Switzerland's solid prospects
Swiss solar expects the country's capacity to remain below 264 megawatts in 2017 - the country's 2016 figure. EUP also expects a slight decline in growth in 2017, while his Markit believes it will be flat with 2016. David stickelberger, chief executive of swissolar, said that Switzerland is expected to grow by about 300 MW this year, while ihsmarkit even predicted that this year's growth will be slightly less than 340 MW and 380 MW in 2019. 400 megawatts by 2020.
Switzerland is now introducing a self consumption policy. IHS Markit analyst Susan nevon aichberger stressed that even without one-time subsidies, self consumption of photovoltaic power generation can often be profitable.
Stickelberger also believes that electricity liquidity is an important driving force for the Swiss photovoltaic market.
The return of solar energy in Greece
Greece is preparing bids for new 300 MW PV and wind power projects to be held on July 2, and there will be more bids for PV capacity between 2019 and 2020. In 2018-2019, Greece is expected to add another 800 MW of solar photovoltaic and wind power projects through joint auctions.
According to the latest statistics of lagie, the Greek electricity market operator, Greece's current cumulative installed capacity is 2094 MW of large-scale ground projects and 351 MW of roof photovoltaic. Most of the time between 2012 and 2013 was installation. In the December 2014 net metering scenario, only 16 MW units were installed.
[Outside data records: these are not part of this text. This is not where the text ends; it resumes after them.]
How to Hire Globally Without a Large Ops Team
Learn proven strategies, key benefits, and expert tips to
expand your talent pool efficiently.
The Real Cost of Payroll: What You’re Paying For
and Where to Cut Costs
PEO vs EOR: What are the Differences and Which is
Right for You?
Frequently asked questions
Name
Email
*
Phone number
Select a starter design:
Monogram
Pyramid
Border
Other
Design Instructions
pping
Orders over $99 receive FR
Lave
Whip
At present, all eyes are focused on the coming auction. Successful bidders will be able to participate in the energy market and will receive a floating premium. The premium will depend on market variables (for example, the marginal price of the system) and the price of electricity set through bidding. This policy eventually brought about competition in the renewable energy market in Greece. But it needs more participants. It is expected that the tender in July will need to attract at least 75% more capacity than the tender volume.
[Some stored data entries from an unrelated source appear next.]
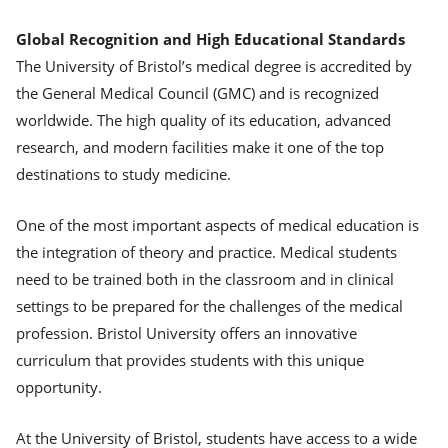
Global Recognition and High Educational Standards
The University of Bristol’s medical degree is accredited by
the General Medical Council (GMC) and is recognized
worldwide. The high quality of its education, advanced
research, and modern facilities make it one of the top
destinations to study medicine.
One of the most important aspects of medical education is
the integration of theory and practice. Medical students
need to be trained both in the classroom and in clinical
settings to be prepared for the challenges of the medical
profession. Bristol University offers an innovative
curriculum that provides students with this unique
opportunity.
At the University of Bristol, students have access to a wide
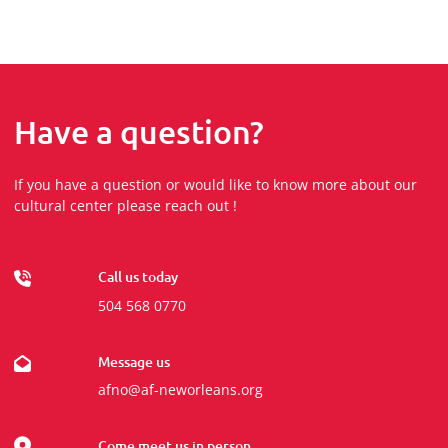
Have a question?
If you have a question or would like to know more about our
cultural center please reach out !
Call us today
504 568 0770
Message us
afno@af-neworleans.org
Come meet us in person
Stelios psomas, a policy consultant of helapo, believes that due to the lack of mature projects in the bidding projects, the bidding volume set seems unreasonable.
Poland flees coal slowly
Although the current installed capacity of solar energy is only about 280 MW, Poland is expected to auction about 750 MW of photovoltaic power this year, which can further help the most polluted country in Europe to achieve a more reasonable level of renewable energy deployment.
The 2018 auction is likely to be no more than 1 MW. Large scale projects should have a better chance at another 180 MW hybrid power plant auction. But wind power is likely to be allocated to a gigawatt of capacity.
PV Poland said that in the past few years, the roof solar system of 40kW and below under the net metering scheme has greatly promoted the development of photovoltaic. By 2020, the photovoltaic power generation in Poland will probably rise to 1GW.